# Irreducible polynomials

1. Jun 7, 2010

Basically, i am doing some cryptography, i need to show that a polynomial i have, which is not irreducibale, implies it is not primitive.

I am having trouble factorising these rather large polynomials.

I have checked to see whether the following polynomials are irreducible and found there factorisation with maple.
Could someone please teach me how you would do these by hand.
x5+x+1=(x2+x+1)(x3-x2+1)

Another example:

x5+x4+1=(x2+x+1)(x3-x+1)

an explanation of either would be gratefuly appreciated, thank you.

2. Jun 7, 2010

### Simon_Tyler

Since you've already solved these using maple, I assume you know that they can not be factored using real numbers, where best that you can do is what you already had. There is one real root and 2 pairs of complex conjugate roots, which is what you need for the polynomial to have real coefficients.

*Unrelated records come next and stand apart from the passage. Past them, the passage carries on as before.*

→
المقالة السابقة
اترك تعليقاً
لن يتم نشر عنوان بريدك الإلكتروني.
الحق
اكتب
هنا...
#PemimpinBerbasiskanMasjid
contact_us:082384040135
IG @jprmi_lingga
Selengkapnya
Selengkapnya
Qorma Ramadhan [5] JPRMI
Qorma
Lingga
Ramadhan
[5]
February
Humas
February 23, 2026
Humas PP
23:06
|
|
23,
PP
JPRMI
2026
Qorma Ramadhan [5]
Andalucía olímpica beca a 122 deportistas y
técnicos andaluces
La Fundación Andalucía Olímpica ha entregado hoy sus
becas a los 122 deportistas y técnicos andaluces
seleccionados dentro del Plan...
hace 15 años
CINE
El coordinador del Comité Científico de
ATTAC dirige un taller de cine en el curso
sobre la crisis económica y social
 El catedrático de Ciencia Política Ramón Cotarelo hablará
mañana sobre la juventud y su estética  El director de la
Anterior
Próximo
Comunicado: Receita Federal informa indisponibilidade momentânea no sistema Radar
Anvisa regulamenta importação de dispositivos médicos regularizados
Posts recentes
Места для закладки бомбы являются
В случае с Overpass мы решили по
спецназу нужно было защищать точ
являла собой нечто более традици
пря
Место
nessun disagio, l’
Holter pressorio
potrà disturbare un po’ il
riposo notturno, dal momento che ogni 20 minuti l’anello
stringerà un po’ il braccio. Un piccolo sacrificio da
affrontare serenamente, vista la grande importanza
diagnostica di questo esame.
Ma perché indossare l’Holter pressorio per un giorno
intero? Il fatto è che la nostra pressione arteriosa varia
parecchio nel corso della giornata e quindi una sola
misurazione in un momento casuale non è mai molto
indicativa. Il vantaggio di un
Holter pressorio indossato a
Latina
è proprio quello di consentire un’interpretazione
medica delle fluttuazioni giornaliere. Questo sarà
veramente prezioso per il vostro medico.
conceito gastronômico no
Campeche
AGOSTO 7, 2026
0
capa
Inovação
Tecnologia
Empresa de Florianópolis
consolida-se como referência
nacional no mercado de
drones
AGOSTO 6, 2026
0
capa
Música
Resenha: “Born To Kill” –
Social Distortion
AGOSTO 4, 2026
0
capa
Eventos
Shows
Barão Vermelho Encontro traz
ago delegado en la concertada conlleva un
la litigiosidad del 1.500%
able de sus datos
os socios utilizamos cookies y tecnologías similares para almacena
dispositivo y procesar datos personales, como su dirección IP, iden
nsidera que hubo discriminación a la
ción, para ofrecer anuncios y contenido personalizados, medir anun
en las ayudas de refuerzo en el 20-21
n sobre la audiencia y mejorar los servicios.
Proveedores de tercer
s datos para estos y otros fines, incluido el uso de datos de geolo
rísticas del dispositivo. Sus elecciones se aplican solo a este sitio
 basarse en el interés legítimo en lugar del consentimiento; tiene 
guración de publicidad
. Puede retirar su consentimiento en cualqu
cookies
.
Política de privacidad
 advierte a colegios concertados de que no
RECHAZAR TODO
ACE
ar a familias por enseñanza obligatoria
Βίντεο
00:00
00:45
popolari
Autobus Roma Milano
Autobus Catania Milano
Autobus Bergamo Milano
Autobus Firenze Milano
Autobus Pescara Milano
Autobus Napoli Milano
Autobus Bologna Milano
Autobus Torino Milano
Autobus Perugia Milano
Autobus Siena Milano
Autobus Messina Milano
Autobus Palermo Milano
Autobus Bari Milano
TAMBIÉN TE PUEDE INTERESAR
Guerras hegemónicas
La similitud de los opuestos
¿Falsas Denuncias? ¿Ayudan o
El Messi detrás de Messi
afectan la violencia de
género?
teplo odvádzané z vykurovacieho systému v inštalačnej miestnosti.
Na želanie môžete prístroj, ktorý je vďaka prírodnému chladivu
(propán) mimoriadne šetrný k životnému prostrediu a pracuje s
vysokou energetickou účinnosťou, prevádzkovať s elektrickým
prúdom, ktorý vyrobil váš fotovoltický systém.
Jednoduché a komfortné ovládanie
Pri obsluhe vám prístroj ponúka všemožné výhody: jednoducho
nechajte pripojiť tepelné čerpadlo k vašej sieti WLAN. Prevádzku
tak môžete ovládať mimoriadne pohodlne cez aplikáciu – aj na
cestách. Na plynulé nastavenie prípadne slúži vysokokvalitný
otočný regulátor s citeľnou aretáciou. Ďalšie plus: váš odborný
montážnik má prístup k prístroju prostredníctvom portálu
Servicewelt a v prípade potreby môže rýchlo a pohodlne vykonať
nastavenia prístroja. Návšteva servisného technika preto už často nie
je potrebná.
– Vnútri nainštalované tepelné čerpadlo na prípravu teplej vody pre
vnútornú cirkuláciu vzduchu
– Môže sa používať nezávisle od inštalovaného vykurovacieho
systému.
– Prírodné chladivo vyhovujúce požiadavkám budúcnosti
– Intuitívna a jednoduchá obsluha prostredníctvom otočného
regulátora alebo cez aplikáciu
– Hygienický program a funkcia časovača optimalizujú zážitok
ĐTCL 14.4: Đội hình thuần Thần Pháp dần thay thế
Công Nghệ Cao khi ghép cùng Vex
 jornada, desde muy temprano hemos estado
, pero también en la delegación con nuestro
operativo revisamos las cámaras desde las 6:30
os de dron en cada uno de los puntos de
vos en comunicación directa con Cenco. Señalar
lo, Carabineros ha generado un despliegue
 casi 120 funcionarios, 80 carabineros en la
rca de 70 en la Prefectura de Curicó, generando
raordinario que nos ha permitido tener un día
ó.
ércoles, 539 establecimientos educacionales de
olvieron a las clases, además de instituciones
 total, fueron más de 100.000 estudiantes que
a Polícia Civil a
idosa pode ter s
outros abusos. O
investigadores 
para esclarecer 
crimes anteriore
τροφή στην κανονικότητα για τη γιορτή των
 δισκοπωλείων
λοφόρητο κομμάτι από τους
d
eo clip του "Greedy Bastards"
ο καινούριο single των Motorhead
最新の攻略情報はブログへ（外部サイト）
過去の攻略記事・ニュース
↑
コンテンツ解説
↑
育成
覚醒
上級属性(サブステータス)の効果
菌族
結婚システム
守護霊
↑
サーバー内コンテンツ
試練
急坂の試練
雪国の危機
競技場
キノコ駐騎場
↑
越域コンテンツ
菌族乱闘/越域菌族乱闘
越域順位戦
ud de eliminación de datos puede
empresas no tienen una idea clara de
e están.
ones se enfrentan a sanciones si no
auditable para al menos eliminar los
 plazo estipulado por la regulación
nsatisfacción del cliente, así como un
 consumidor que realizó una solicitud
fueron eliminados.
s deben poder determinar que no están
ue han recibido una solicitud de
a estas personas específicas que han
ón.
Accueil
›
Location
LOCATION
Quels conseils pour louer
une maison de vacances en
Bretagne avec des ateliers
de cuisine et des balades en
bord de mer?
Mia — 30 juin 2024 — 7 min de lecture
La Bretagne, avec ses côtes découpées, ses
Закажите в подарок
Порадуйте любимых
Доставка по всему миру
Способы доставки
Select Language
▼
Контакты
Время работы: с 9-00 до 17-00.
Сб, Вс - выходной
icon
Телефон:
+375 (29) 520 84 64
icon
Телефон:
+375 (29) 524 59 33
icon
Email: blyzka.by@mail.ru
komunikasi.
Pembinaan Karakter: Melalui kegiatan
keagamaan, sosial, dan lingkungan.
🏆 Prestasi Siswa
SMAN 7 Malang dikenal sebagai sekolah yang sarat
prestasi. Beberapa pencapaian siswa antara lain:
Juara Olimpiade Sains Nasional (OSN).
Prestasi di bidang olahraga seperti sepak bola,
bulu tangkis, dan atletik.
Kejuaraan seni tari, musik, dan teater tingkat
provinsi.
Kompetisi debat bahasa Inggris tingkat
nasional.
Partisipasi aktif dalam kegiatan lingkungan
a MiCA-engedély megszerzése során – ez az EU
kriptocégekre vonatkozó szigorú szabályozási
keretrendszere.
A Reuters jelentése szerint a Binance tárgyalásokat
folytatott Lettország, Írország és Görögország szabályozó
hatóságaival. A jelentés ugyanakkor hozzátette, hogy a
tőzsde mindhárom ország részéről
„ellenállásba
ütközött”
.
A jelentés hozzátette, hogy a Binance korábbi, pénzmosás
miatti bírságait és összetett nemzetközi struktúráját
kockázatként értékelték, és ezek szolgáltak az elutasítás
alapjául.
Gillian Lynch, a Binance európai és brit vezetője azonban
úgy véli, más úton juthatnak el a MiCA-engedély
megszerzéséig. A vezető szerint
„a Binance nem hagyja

Since your polynomials factor to a cubic times a quadratic you just need to solve each separately. Thus you need the quadratic formula and the cubic formula.
The quadratic formula is derived via completing the square.
The standard derivation of the cubic is on the http://en.wikipedia.org/wiki/Cubic_function" [Broken].

Last edited by a moderator: May 4, 2017
3. Jun 7, 2010

### Hurkyl

Staff Emeritus
Your post doesn't make sense. Could you clarify? The problem you seem to be trying to solve has nothing to do with actually performing any sort of calculation, so I don't understand why you are asking about how to factor polynomials.

For this specific example, the proof of the rational root theorem could be adapted to minimize the number of cases to consider, at which point you could just solve an equation to see if there was a nontrivial factorization.

What ring are you trying to factor over? Even if the integers, you could get a head start by factoring first over one or more finite fields.

I'm not sure why you would want to factor by hand, though....

4. Jun 22, 2010

### ohubrismine

I'm assuming that since your application is cryptography, the UFD of interest to you is the integers.
Note that x^5+x^4+1 is primitive in Z[x], the gcd of the coefficients is 1, even though it is reducible. So there is already a counterexample to your conjecture: if f(x) is not irreducible, then it is not primitive.
As far as factoring large polynomials, there is no simple formula unless the polynomial is quadratic in form. Quintics are not solvable by radicals in general and so very few indeed will be reducible over Z[x].